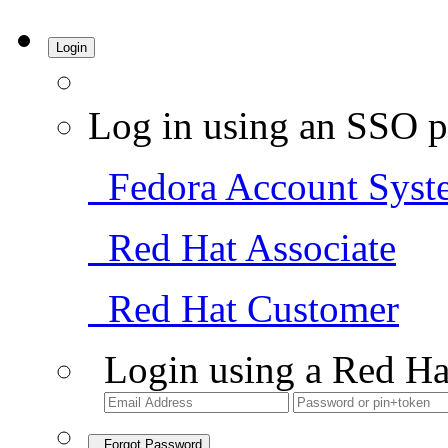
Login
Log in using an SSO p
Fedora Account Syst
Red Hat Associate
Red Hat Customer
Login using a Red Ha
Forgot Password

==

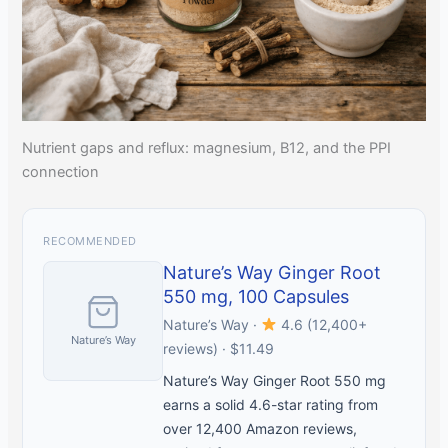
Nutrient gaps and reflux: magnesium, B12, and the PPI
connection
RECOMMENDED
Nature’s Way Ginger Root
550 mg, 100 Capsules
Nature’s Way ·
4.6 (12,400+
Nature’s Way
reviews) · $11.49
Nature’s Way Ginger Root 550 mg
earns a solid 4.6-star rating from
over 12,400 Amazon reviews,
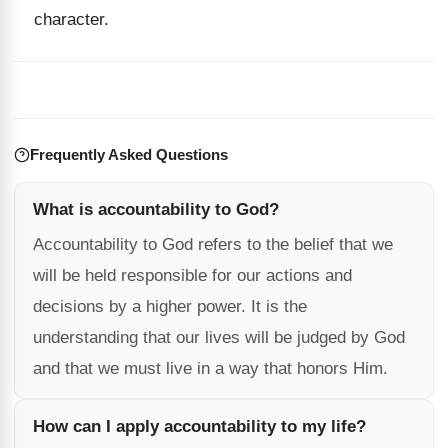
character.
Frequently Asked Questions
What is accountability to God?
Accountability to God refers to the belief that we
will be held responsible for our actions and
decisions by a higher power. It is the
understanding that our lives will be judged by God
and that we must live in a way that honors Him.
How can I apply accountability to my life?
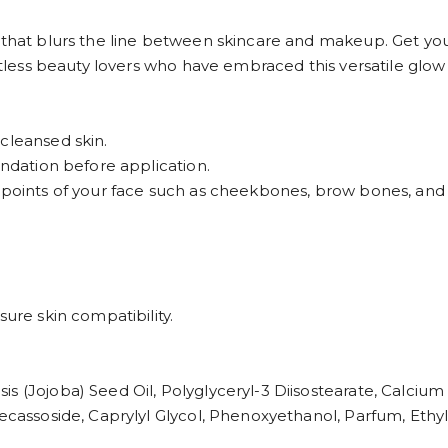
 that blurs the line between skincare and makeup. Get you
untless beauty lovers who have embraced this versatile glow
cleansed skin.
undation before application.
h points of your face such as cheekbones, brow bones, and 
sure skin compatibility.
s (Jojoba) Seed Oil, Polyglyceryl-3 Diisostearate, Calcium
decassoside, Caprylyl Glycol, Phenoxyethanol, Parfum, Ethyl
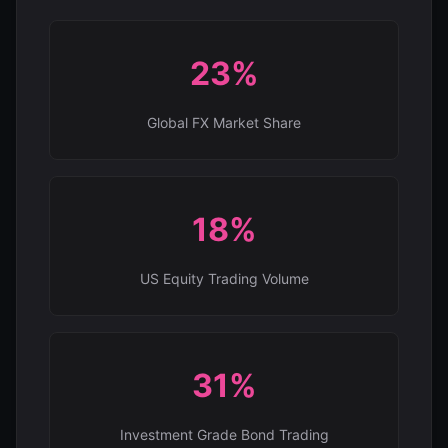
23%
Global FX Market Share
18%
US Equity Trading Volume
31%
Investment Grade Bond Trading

...

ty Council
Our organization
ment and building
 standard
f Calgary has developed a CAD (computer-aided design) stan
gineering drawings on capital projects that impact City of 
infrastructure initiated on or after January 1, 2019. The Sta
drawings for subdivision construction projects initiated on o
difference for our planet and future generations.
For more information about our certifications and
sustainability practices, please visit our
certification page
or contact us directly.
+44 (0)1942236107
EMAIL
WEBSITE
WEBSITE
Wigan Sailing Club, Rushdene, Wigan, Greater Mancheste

--- WHAT THIS TASK INVOLVES ---
What do the entries above read from the line containing "Nutrient gaps and" through the line containing "will be held responsible for our actions and"? Output those lines exactly, both ends included, with the pictures left out.

--- WRITTEN ANSWER ---
Nutrient gaps and reflux: magnesium, B12, and the PPI
connection
RECOMMENDED
Nature’s Way Ginger Root
550 mg, 100 Capsules
Nature’s Way ·
4.6 (12,400+
Nature’s Way
reviews) · $11.49
Nature’s Way Ginger Root 550 mg
earns a solid 4.6-star rating from
over 12,400 Amazon reviews,
character.
Frequently Asked Questions
What is accountability to God?
Accountability to God refers to the belief that we
will be held responsible for our actions and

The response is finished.